Portrait of Anselm Kiefer
© Anselm Kiefer, 2006
Photo: Renate Graf
LONDON, ENGLAND • Royal Academy of Art • 27 September - 14 December 2014
|German artist Anselm Kiefer (born 1945 in Donaueschingen, Germany) tries to shed light on the story behind the story. Explaining that he ‘pokes a hole, and then goes through it’, he highlights the processual nature of history and memory, especially when approached with subjective interpretations, a highly personal handling of individual mythologies and a distinctive creative style.
The Royal Academy of Arts presents the first major retrospective of Kiefer’s work to be held in the UK. Considered to be one of the most important artists of his generation, the exhibition spans over forty years from Kiefer’s early career to the present time, bringing together artwork from international private and public collections.

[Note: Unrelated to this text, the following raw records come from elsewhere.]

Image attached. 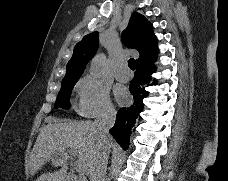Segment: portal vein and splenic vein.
Segmentation results:
<instances>
[{"label": "portal vein and splenic vein", "instance_id": "1", "mask_svg": "<svg viewBox=\"0 0 228 181\" xmlns=\"http://www.w3.org/2000/svg\"><path fill=\"white\" fill-rule=\"evenodd\" d=\"M68 155H72V157H77L78 155V151H68ZM78 167V173L79 175H87L89 169L87 167V165H82V163H79V165H77Z\"/></svg>", "mask_w": 228, "mask_h": 181}]
</instances>
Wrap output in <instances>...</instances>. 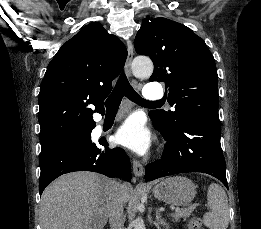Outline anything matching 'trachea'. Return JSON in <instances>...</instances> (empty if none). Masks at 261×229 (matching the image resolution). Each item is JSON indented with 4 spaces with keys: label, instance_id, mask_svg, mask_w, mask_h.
Wrapping results in <instances>:
<instances>
[{
    "label": "trachea",
    "instance_id": "3493384b",
    "mask_svg": "<svg viewBox=\"0 0 261 229\" xmlns=\"http://www.w3.org/2000/svg\"><path fill=\"white\" fill-rule=\"evenodd\" d=\"M123 97H127L139 105L153 104V102L143 99L135 92L124 73L118 79L113 92L105 102L106 111L116 113Z\"/></svg>",
    "mask_w": 261,
    "mask_h": 229
}]
</instances>
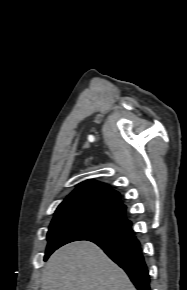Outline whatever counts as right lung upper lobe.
<instances>
[{"instance_id": "right-lung-upper-lobe-1", "label": "right lung upper lobe", "mask_w": 187, "mask_h": 290, "mask_svg": "<svg viewBox=\"0 0 187 290\" xmlns=\"http://www.w3.org/2000/svg\"><path fill=\"white\" fill-rule=\"evenodd\" d=\"M76 208H102L126 219V206L120 202L119 193L106 184L92 180L83 182L68 195L56 213Z\"/></svg>"}]
</instances>
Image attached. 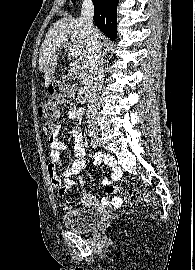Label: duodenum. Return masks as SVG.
I'll list each match as a JSON object with an SVG mask.
<instances>
[{
    "instance_id": "410a0bca",
    "label": "duodenum",
    "mask_w": 195,
    "mask_h": 270,
    "mask_svg": "<svg viewBox=\"0 0 195 270\" xmlns=\"http://www.w3.org/2000/svg\"><path fill=\"white\" fill-rule=\"evenodd\" d=\"M80 67L77 65H69L68 67V73L70 75H75L79 72ZM93 88V83L90 80H86L79 92V98L81 101H88L91 95V91Z\"/></svg>"
}]
</instances>
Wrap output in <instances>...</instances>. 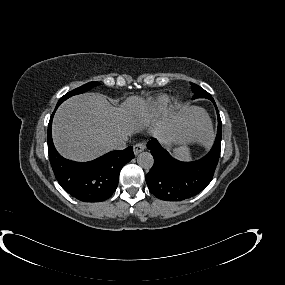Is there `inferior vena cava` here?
<instances>
[{
	"label": "inferior vena cava",
	"instance_id": "602c4592",
	"mask_svg": "<svg viewBox=\"0 0 285 285\" xmlns=\"http://www.w3.org/2000/svg\"><path fill=\"white\" fill-rule=\"evenodd\" d=\"M127 142H128V137L125 135L115 137L109 142V148L111 150H123L126 148Z\"/></svg>",
	"mask_w": 285,
	"mask_h": 285
}]
</instances>
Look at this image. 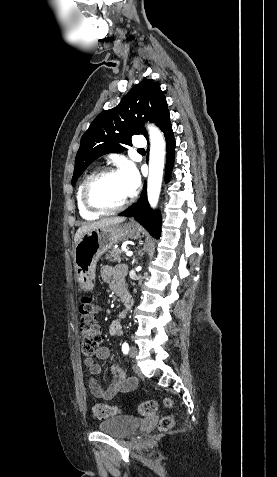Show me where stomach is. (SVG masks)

The exhibition is arranged chronologically, presenting the epic scale of his artwork and the breadth of media he has used throughout his career, including painting, sculpture, photography and installation. Kiefer (born 1945 in Donaueschingen, Germany) has also created a number of works conceived specifically for the Royal Academy’s Main Galleries|
From cultural myths, to the Old and New testaments, Kabbalah, alchemy, philosophy and the poetry of Paul Celan and Ingeborg Bachmann, Kiefer’s work wrestles with the darkness of German history and considers the complex relationship between art and spirituality. His technical use of materials such as clay, ash, earth, lead, fabric and dried flowers amongst others, adds further symbolism and depth to his work.
Highlights of the exhibition include photographs and paintings from the controversial Occupations and Heroic Symbols (Heroische Sinnbilder) series of the late 1960s and early 1970s. These images record Kiefer’s re-enactment of the Nazi salute in locations across Europe, made in the belief that one must confront rather than supress the experiences of history. A series of paintings from Kiefer’s Attic series is also on view, including Father, Son and the Holy Ghost (Vater, Sohn, Heiliger Geist), 1973 and Notung, 1973 depicting powerful renderings of wooden interior spaces based on the studio space that Kiefer was occupying in Walldürn-Hornbach in south-west Germany, which he has referred to as “a place to teach myself history.” The exhibition also feature his monumental architectural paintings, such as To the Unknown Painter (Dem unbekannten Maler), 1983 that reflect on the neo-classicist buildings of Albert Speer, Hitler’s architect, and the role of the artist in considering collective memory.
Kiefer has lived and worked in France since 1993.
The exhibition is accompanied by a fully illustrated catalogue with contributions from Richard Davey, Simon Schama, Kathleen Soriano and Christian Weikop.